I'm in so much trouble.  When I decided I wanted to be a Mom, I imagined these independent, clever children.  They would play on their own whiling away the hours until they needed a hug from Mom just to reinforce their awesomeness.  That magical hug would happen and they would joyfully go on with whatever pursuit they had imagined for themselves.

I know.  Dreams.  *sigh*

Somewhere along the way I also took it for granted that they would somehow understand feelings and be empathetic little creatures.  I can't even claim to have dreamt that one up.  It's too far fetched for even my dream state.  I tend to stick to dreams of waking up to a quiet house on Saturday morning or a million dollars being given to me by a long lost but very rich uncle.

Lately Bean has been carrying my lunch box into the house.  She likes that is purple and she loves 'helping' mommy.  Yesterday I got her out of the car, handed her my lunch box and went around to get Inchie.  I took it for granted that the lunch box would make it into the house unscathed.

Moments later the lunch box is getting kicked down the stair and around the driveway.  I'm pretty sure I growled calmly asked Bean to pick it up and carry it into the house.  I might have tacked a NOW onto the end of my request.  Somewhere in there threats of staying home while Inchie went trick or treating might have come out of my mouth.  In the moments after day care pickup, can Mom really be held accountable for all that she says?
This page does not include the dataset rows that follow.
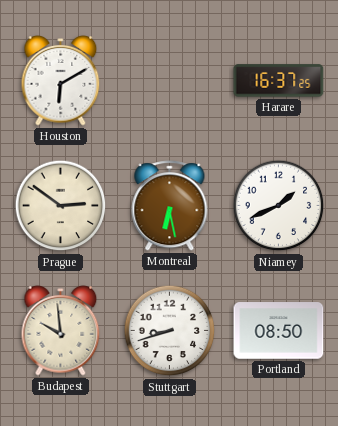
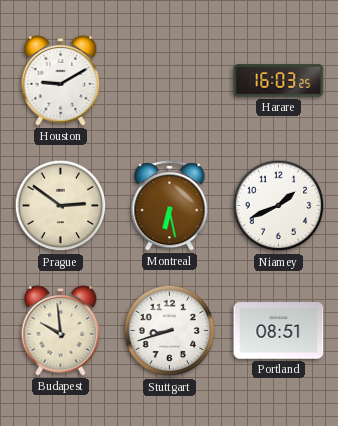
Houston: 6:10 -> 9:10
Harare: 16:37 -> 16:03
Portland: 08:50 -> 08:51
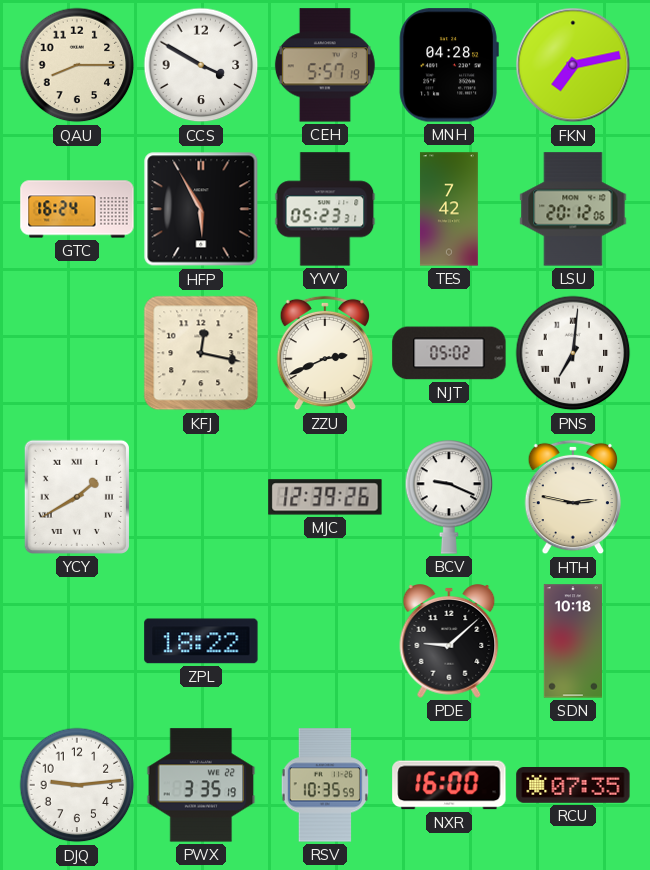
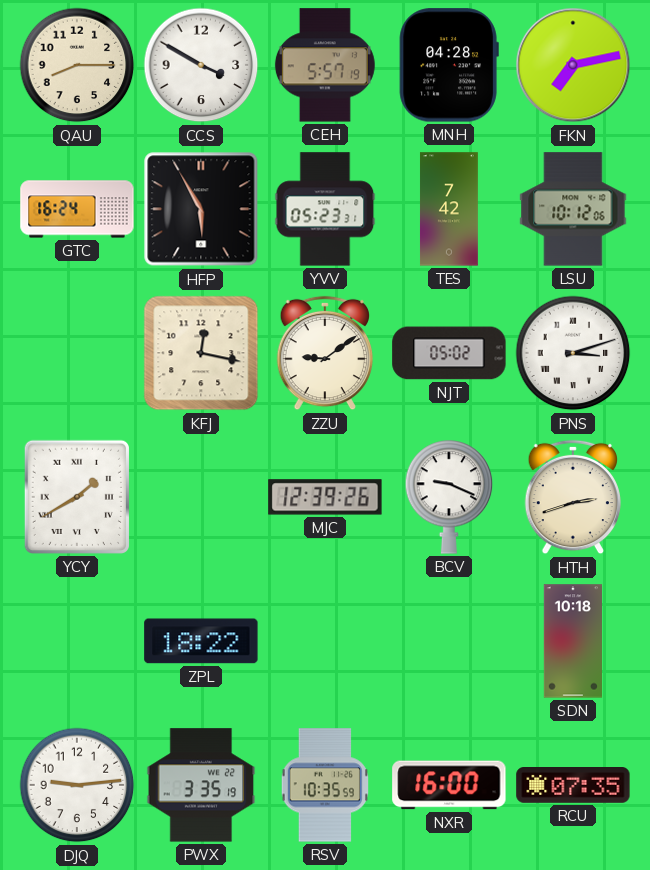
LSU: 20:12 -> 10:12
ZZU: 2:41 -> 9:09
PNS: 7:01 -> 3:12
HTH: 2:47 -> 2:42
PDE: 9:08 -> none
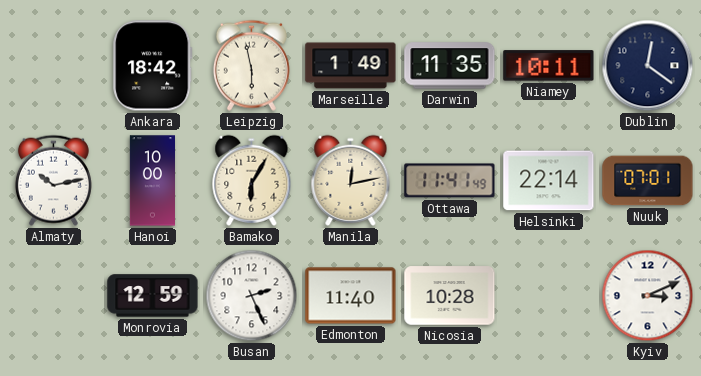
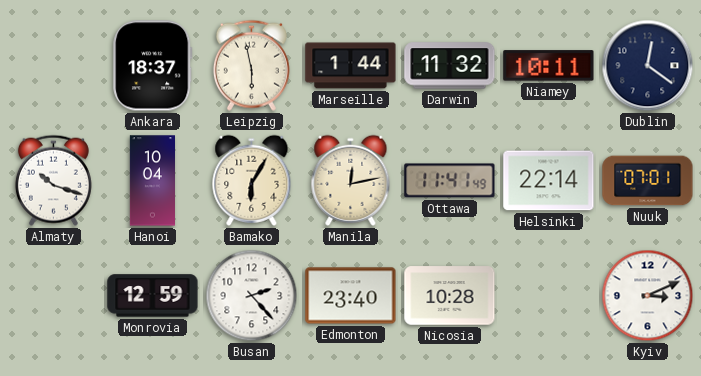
Ankara: 18:42 -> 18:37
Marseille: 1:49 -> 1:44
Darwin: 11:35 -> 11:32
Almaty: 10:13 -> 10:18
Hanoi: 10:00 -> 10:04
Busan: 2:26 -> 2:23
Edmonton: 11:40 -> 23:40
Bean's brain kicks into the gear (or the threats worked, who knows) and she comes down and snatches up the lunch box.  As she head up the stairs she shouts over her shoulder, "Does this make you happy Mom?"

*sigh*

I'm getting sassed by my three year old.  Not just sassed but cut to the quick!  Time spent attempt to teach her empathy is turned back against me in a flash.  If she can do this at age three, what power will she weld at age thirteen?